GIVEN INFORMATION:
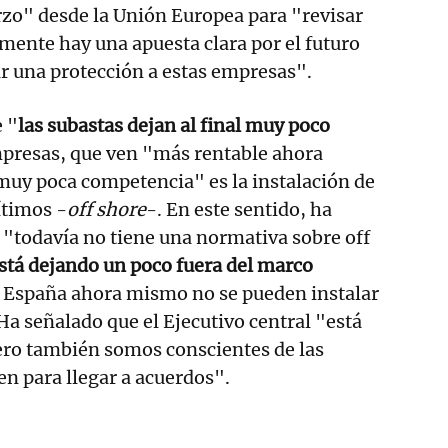
rzo" desde la Unión Europea para "revisar
lmente hay una apuesta clara por el futuro
ar una protección a estas empresas".
e "
las subastas dejan al final muy poco
mpresas, que ven "más rentable ahora
uy poca competencia" es la instalación de
ítimos -
off shore
-. En este sentido, ha
"todavía no tiene una normativa sobre off
stá dejando un poco fuera del marco
n España ahora mismo no se pueden instalar
Ha señalado que el Ejecutivo central "está
ero también somos conscientes de las
en para llegar a acuerdos".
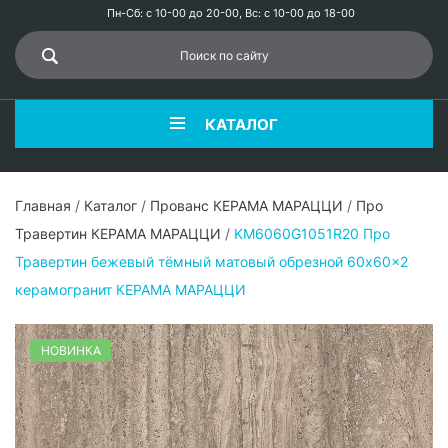
Пн-Сб: с 10-00 до 20-00, Вс: с 10-00 до 18-00
КАТАЛОГ
Главная
/
Каталог
/
Прованс КЕРАМА МАРАЦЦИ
/
Про
Травертин КЕРАМА МАРАЦЦИ
/
KM6060G1051R20 Про
Травертин бежевый тёмный матовый обрезной 60x60x2
керамогранит КЕРАМА МАРАЦЦИ
НОВИНКА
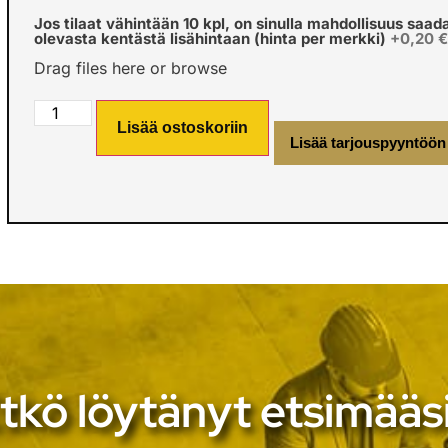
Jos tilaat vähintään 10 kpl, on sinulla mahdollisuus saad
olevasta kentästä lisähintaan (hinta per merkki)
+0,20 
Drag files here or
browse
Lisää ostoskoriin
Lisää tarjouspyyntöön
tkö löytänyt etsimääs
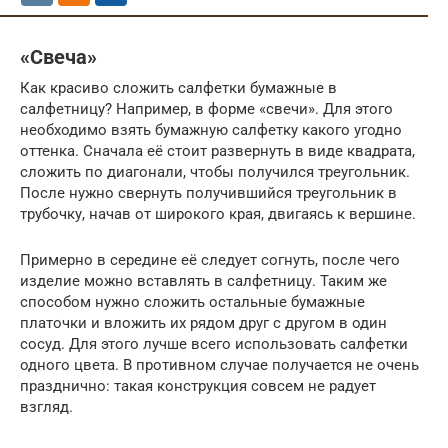
«Свеча»
Как красиво сложить салфетки бумажные в
салфетницу? Например, в форме «свечи». Для этого
необходимо взять бумажную салфетку какого угодно
оттенка. Сначала её стоит развернуть в виде квадрата,
сложить по диагонали, чтобы получился треугольник.
После нужно свернуть получившийся треугольник в
трубочку, начав от широкого края, двигаясь к вершине.
Примерно в середине её следует согнуть, после чего
изделие можно вставлять в салфетницу. Таким же
способом нужно сложить остальные бумажные
платочки и вложить их рядом друг с другом в один
сосуд. Для этого лучше всего использовать салфетки
одного цвета. В противном случае получается не очень
празднично: такая конструкция совсем не радует
взгляд.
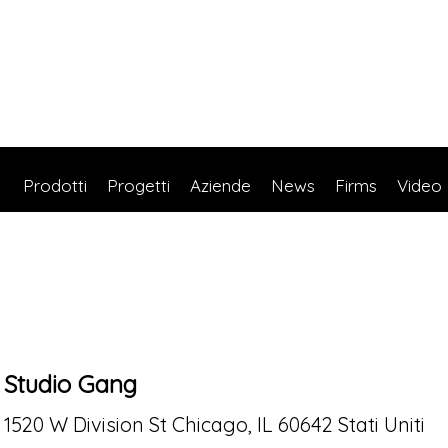
Prodotti
Progetti
Aziende
News
Firms
Video
Studio Gang
1520 W Division St Chicago, IL 60642 Stati Uniti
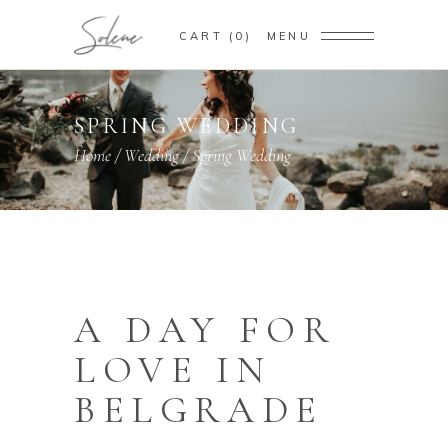
CART
0
MENU
SPRING WEDDING
Home
/
Wedding
/
Spring Wedding
A DAY FOR
LOVE IN
BELGRADE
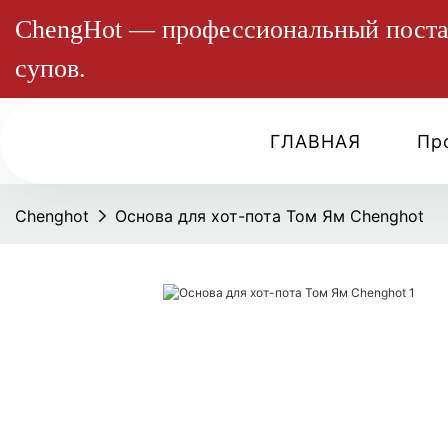
ChengHot — профессиональный постав
супов.
ГЛАВНАЯ
Пр
Chenghot
Основа для хот-пота Том Ям Chenghot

TASK ITEM: Write out, please, the lines of the listing above from the one with "n España ahora mismo no se pueden instalar" through the very last, exactly as given and with no pictures.

TASK RESPONSE:
n España ahora mismo no se pueden instalar
Ha señalado que el Ejecutivo central "está
ero también somos conscientes de las
en para llegar a acuerdos".
Пн-Сб: с 10-00 до 20-00, Вс: с 10-00 до 18-00
КАТАЛОГ
Главная
/
Каталог
/
Прованс КЕРАМА МАРАЦЦИ
/
Про
Травертин КЕРАМА МАРАЦЦИ
/
KM6060G1051R20 Про
Травертин бежевый тёмный матовый обрезной 60x60x2
керамогранит КЕРАМА МАРАЦЦИ
НОВИНКА
Jos tilaat vähintään 10 kpl, on sinulla mahdollisuus saad
olevasta kentästä lisähintaan (hinta per merkki)
+0,20 
Drag files here or
browse
Lisää ostoskoriin
Lisää tarjouspyyntöön
tkö löytänyt etsimääs
«Свеча»
Как красиво сложить салфетки бумажные в
салфетницу? Например, в форме «свечи». Для этого
необходимо взять бумажную салфетку какого угодно
оттенка. Сначала её стоит развернуть в виде квадрата,
сложить по диагонали, чтобы получился треугольник.
После нужно свернуть получившийся треугольник в
трубочку, начав от широкого края, двигаясь к вершине.
Примерно в середине её следует согнуть, после чего
изделие можно вставлять в салфетницу. Таким же
способом нужно сложить остальные бумажные
платочки и вложить их рядом друг с другом в один
сосуд. Для этого лучше всего использовать салфетки
одного цвета. В противном случае получается не очень
празднично: такая конструкция совсем не радует
взгляд.
Prodotti
Progetti
Aziende
News
Firms
Video
Studio Gang
1520 W Division St Chicago, IL 60642 Stati Uniti
CART
0
MENU
SPRING WEDDING
Home
/
Wedding
/
Spring Wedding
A DAY FOR
LOVE IN
BELGRADE
ChengHot — профессиональный постав
супов.
ГЛАВНАЯ
Пр
Chenghot
Основа для хот-пота Том Ям Chenghot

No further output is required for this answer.